Journal List > Korean J Radiol > v.14(2) > 1026791

TOOLS
Ko, Kim, Im, Park, and Lee: Cellular Mesoblastic Nephroma with Liver Metastasis in a Neonate: Prenatal and Postnatal Diffusion-Weighted MR Imaging
Pediatric Imaging
Case Report
Korean Journal of Radiology

Korean Journal of Radiology 2013; 14(2): 361-365.

Published online: 22 February 2013

DOI: https://doi.org/10.3348/kjr.2013.14.2.361

Cellular Mesoblastic Nephroma with Liver Metastasis in a Neonate: Prenatal and Postnatal Diffusion-Weighted MR Imaging

Seok-min Ko, MD1, Myung-Joon Kim, MD1, Young-Jae Im, MD2, Kook-In Park, MD3, Mi-Jung Lee, MD1

1Department of Radiology and Research Institute of Radiological Science, Severance Children's Hospital, Yonsei University College of Medicine, Seoul 120-752, Korea.

2Department of Pediatric Urology, Severance Children's Hospital, Yonsei University College of Medicine, Seoul 120-752, Korea.

3Department of Pediatrics, Severance Children's Hospital, Yonsei University College of Medicine, Seoul 120-752, Korea.
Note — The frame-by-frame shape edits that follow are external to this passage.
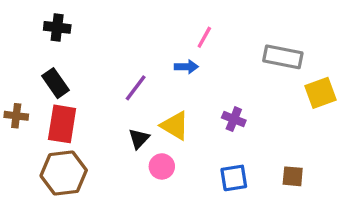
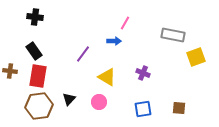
black triangle: (139, 139) -> (69, 99), moved

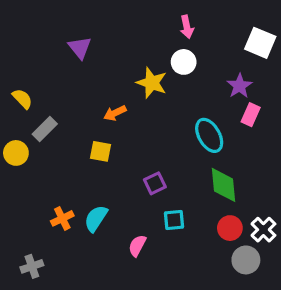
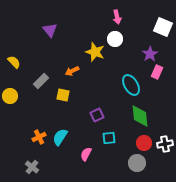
gray rectangle: (45, 129) -> (41, 81), moved
white cross: (263, 230) -> (165, 144), turned 35
gray circle: (246, 260) -> (137, 163), moved
gray cross: (32, 266) -> (32, 167), moved, turned -32

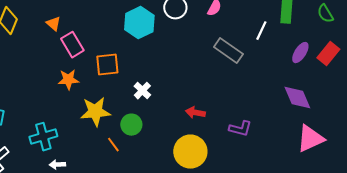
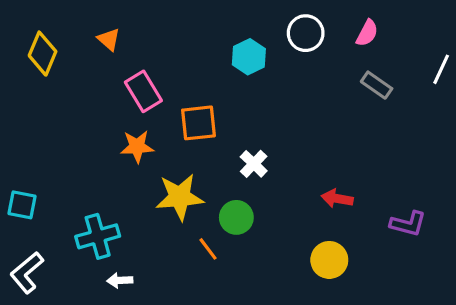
cyan hexagon: (139, 23) -> (249, 57), size x0.7
orange triangle: (53, 24) -> (109, 39), moved
gray rectangle: (228, 51) -> (377, 85), moved, size x0.7
yellow circle: (190, 152) -> (329, 260), size x0.7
Corresponding author: Mi-Jung Lee, MD, Department of Radiology and Research Institute of Radiological Science, Severance Children's Hospital, Yonsei University College of Medicine, 50 Yonsei-ro, Seodaemun-gu, Seoul 120-752, Korea. Tel: (822) 2228-7400, Fax: (822) 393-3035, mjl1213@yuhs.ac

Received 29 June 2012       Accepted 19 September 2012

Copyright © 2013 The Korean Society of Radiology

(open-access):

This is an Open Access article distributed under the terms of the Creative Commons Attribution Non-Commercial License (http://creativecommons.org/licenses/by-nc/3.0/) which permits unrestricted non-commercial use, distribution, and reproduction in any medium, provided the original work is properly cited.

Abstract

Congenital mesoblastic nephroma (CMN) is the most common renal tumor in the first year of life. Here, we present unique findings of cellular variant CMN seen on prenatal and postnatal MRI with diffusion-weighted imaging (DWI).The mass was well-visualized on prenatal MR DWI with diffusion restriction in the solid portions. After excision of the mass, follow-up whole body MRI with DWI helped identify local tumor recurrence with suspicious liver metastasis. This hepatic lesion also showed diffusion restriction.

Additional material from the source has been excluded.